My problem is, when the refresh token expires, I am not able to catch the error and redirect the user to re-authenticate. Nothing I've tried catches the error. The (current) code for the auto-refresh hook is:
const refreshAuth = (failed) =>
axios({ method: "post", url: "token", skipAuthRefresh: true })
.then(({ status, data: { success, accessToken } }) => {
console.warn(`status=${status}`);
if (!success) Promise.reject(failed);
processToken(accessToken);
// eslint-disable-next-line no-param-reassign
failed.response.config.headers.Authorization = `Bearer ${accessToken}`;
return Promise.resolve();
})
.catch((error) => console.error("%o", error));
createAuthRefreshInterceptor(axios, refreshAuth);
In cases of the refresh token being stale or missing, I see neither the status=xxx console line nor the dump of an error object in the catch() block.
The actual file this is in is on GitHub here, though it is slightly different than the working version above. Mainly, in the GH version the hook calls axios.post("token").then(...) where above I'm making a more explicit call to add the skipAuthRefresh parameter. Adding that got me more detailed error traces in the console, but I am still not catching the 401 response via the catch().
I've tried everything I can think of... anything jump out as something I'm missing?
Randy
(Edited to ensure the GitHub link points to the version of the file that has the issue.)
Since posting this, I have managed to work through the problem and come up with a working solution.
The key to the solution does in fact lie in using a different axios instance for the calls to renew the refresh token. I created a second module to encapsulate a second axios instance that would not get the interceptor created by the axios-auth-refresh module. After working around some inadvertent circular-dependency issues that this initially caused, I reached a point where I could see the exception being thrown by axios when the refresh token itself is stale or missing.
(Interestingly, this led to another problem: once I recognized that the refresh token was no longer valid, I needed to log the user out and have them return to the login screen. Because the application this is in is a React application, the authentication was being handled with custom hooks, which can only be called within a component. However, I had abstracted all the API calls into a non-React module so that I could encapsulate things like the addition of the Authorization header, the base URL, etc. At that level I could not run the auth hook to get access to the logout logic. I solved this by putting a default onError handler on the query object (a react-query object) that I use for all the API calls.)
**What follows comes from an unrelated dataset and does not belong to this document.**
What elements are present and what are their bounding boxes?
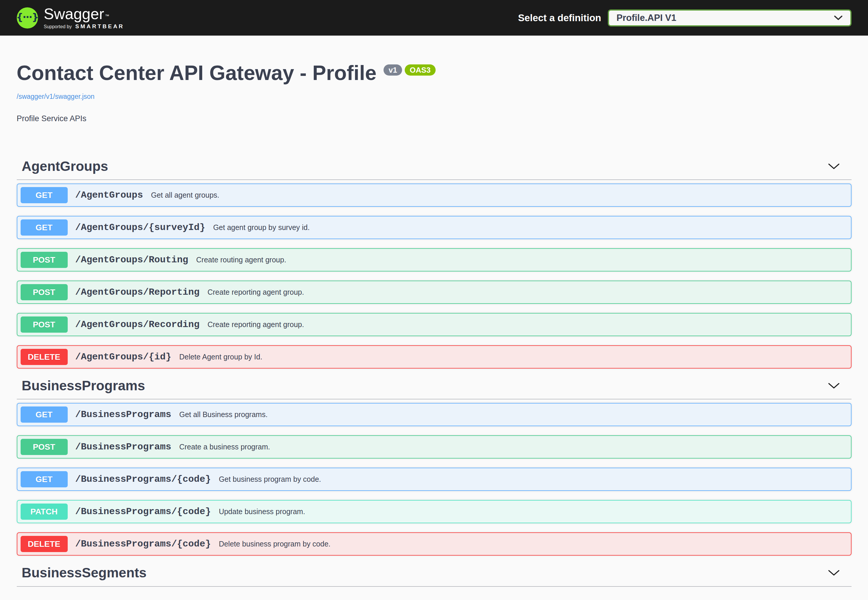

I built upon the Request class from this SO answer to refresh the token and handle the refresh failures.
Now my Request looks like this:
import axios from "axios";
import {getLocalStorageToken, logOut, refreshToken} from "./authentication";
class Request {
ADD_AUTH_CONFIG_HEADER = 'addAuth'
constructor() {
this.baseURL = process.env.REACT_APP_USER_ROUTE;
this.isRefreshing = false;
this.failedRequests = [];
this.axios = axios.create({
baseURL: process.env.REACT_APP_USER_ROUTE,
headers: {
clientSecret: this.clientSecret,
},
});
this.beforeRequest = this.beforeRequest.bind(this);
this.onRequestFailure = this.onRequestFailure.bind(this);
this.processQueue = this.processQueue.bind(this);
this.axios.interceptors.request.use(this.beforeRequest);//<- Intercepting request to add token
this.axios.interceptors.response.use(this.onRequestSuccess,
this.onRequestFailure);// <- Intercepting 401 failures
}
beforeRequest(request) {
if (request.headers[this.ADD_AUTH_CONFIG_HEADER] === true) {
delete request.headers[this.ADD_AUTH_CONFIG_HEADER];
const token = getLocalStorageToken();//<- replace getLocalStorageToken with your own way to retrieve your current token
request.headers.Authorization = `Bearer ${token}`;
}
return request;
}
onRequestSuccess(response) {
return response.data;
}
async onRequestFailure(err) {
console.error('Request failed', err)
const {response} = err;
const originalRequest = err.config;
if (response.status === 401 && err && originalRequest && !originalRequest.__isRetryRequest) {
if (this.isRefreshing) {
try {
const token = await new Promise((resolve, reject) => {//<- Queuing new request while token is refreshing and waiting until they get resolved
this.failedRequests.push({resolve, reject});
});
originalRequest.headers.Authorization = `Bearer ${token}`;
return this.axios(originalRequest);
} catch (e) {
return e;
}
}
this.isRefreshing = true;
originalRequest.__isRetryRequest = true;
console.log('Retrying request')
console.log('Previous token', getLocalStorageToken())
try {
const newToken = await refreshToken()//<- replace refreshToken with your own method to get a new token (async)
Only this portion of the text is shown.